Let us now revisit the variance and see what happens in the case of independence.
Variances have some general properties that we have already seen.
However, since we often add random variables, we would like to be able to say something about the variance of the sum of two random variables.
Unfortunately, the situation is not so simple, and in general, the variance of the sum is not the same as the sum of the variances.
We will see an example shortly.
On the other hand, when X and Y are independent, the variance of the sum is equal to the sum of the variances, and this is a very useful fact.
Let us go through the derivation of this property.
But to keep things simple, let us assume just for the sake of the derivation, that the two random variables have 0 mean.
So in that case, the variance over the sum is just the expected value of the square of the sum.
And we can expand the quadratic and write this as the expectation of X squared plus 2 X Y plus Y squared.
Then we use linearity of expectations to write this as the expected value of X squared plus twice the expected value of X times Y and then plus the expected value of Y squared.
Now, the first term is just the variance of X because we have assumed that we have 0 mean.
The last term is similarly the variance of Y.
How about the middle term? Because of independence, the expected value of the product is the same as the product of the expected values, and the expected values are 0 in our case.
So this term, because of independence, is going to be equal to 0.
In particular, what we have is that the expected value of XY equals the expected value of X times the expected value of Y, equal to 0.
And so we have verified that indeed the variance of the sum is equal to the sum of the variances.
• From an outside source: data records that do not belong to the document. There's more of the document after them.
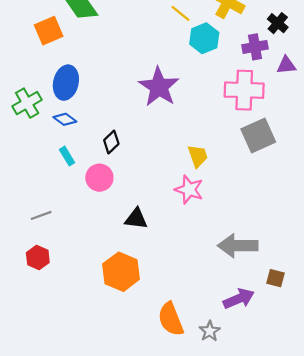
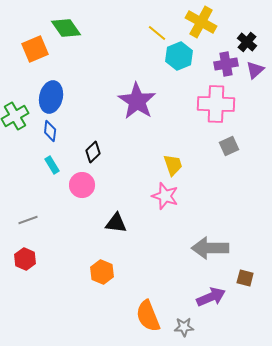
purple triangle: (286, 65) -> (255, 70), moved, turned -36
blue diamond: (65, 119) -> (50, 131), turned 60
gray square: (258, 135) -> (229, 146), size x0.6
orange hexagon: (121, 272) -> (102, 272), size x0.7
gray star: (210, 331) -> (184, 327), turned 30

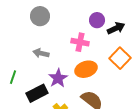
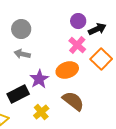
gray circle: (40, 16) -> (21, 29), moved
pink cross: (80, 42) -> (77, 45), moved, turned 30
Let us now look at some examples.
Suppose that X is the same random variable as Y.
Clearly, this is a case where independence fails to hold.
If I tell you the value of X, then you know the value of Y.
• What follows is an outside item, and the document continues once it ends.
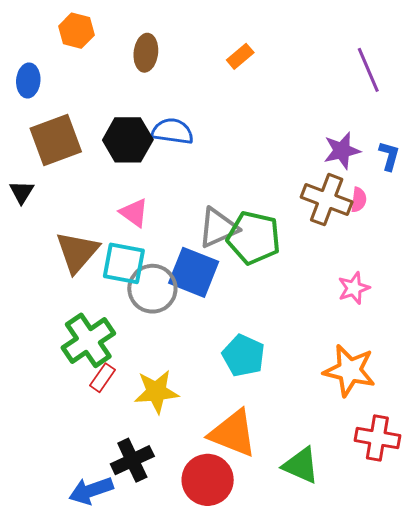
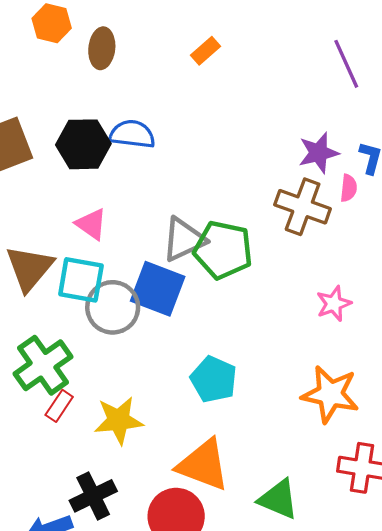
orange hexagon: (76, 31) -> (52, 23), moved
pink semicircle: (359, 200) -> (349, 188), moved

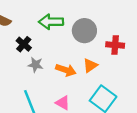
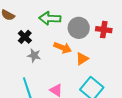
red cross: (115, 45) -> (104, 30), moved
orange arrow: (66, 70) -> (63, 48), moved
So in this case, the variance of the sum is the same as the variance of twice X.
Since X is the same as Y, X plus Y is 2 times X.
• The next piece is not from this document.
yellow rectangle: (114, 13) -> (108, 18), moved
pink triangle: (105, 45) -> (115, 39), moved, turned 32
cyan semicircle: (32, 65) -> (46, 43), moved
And then using this property for the variance, what happens when we multiply by a constant? This is going to be 4 times the variance of X.
In another example, suppose that X is the negative of Y.
In that case, X plus Y is identically equal to 0.
So we’re dealing with a random variable that takes a constant value.
In particular, it is always equal to its mean, and so the difference from the mean is always equal to 0, and so the variance will also evaluate to 0.
So we see that the variance of the sum can take quite different values depending on the sort of interrelation that we have between the two random variables.
So these two examples indicate that knowing the variance of each one of the random variables is not enough to say much about the variance of the sum.
The answer will generally depend on how the two random variables are related to each other and what kind of dependencies they have.
As a last example, suppose now that X and Y are independent.
X is independent from Y, and therefore X is also independent from minus 3Y.
Therefore, this variance is equal to the sum of the variances of X and of minus 3Y.
And using the facts that we already know, this is going to be equal to the variance of X plus 9 times the variance of Y.
As an illustration of the usefulness of the property of the variance that we have just established, we will now use it to calculate the variance of a binomial random variable.
Remember that a binomial with parameters n and p corresponds to the number of successes in n independent trials.
We use indicator variables.
This is the same trick that we used to calculate the expected value of the binomial.
So the random variable X sub i is equal to 1 if the i-th trial is a success and is a 0 otherwise.
And as we did before, we note that X, the total number of successes, is the sum of those indicator variables.
Each success makes one of those variables equal to 1, so by adding those indicator variables, we’re just counting the number of successes.
The key point to note is that the assumption of independence that we’re making is essentially the assumption that these random variables Xi are independent of each other.
So we’re dealing with a situation where we have a sum of independent random variables, and according to what we have shown, the variance of X is going to be the sum of the variances of the Xi’s.
Now, the Xi’s all have the same distribution so all these variances will be the same.
It suffices to consider one of them.
Now, X1 is a Bernoulli random variable with parameter p.
We know what its variance is– it is p times 1 minus p.
And therefore, this is the formula for the variance of a binomial random variable.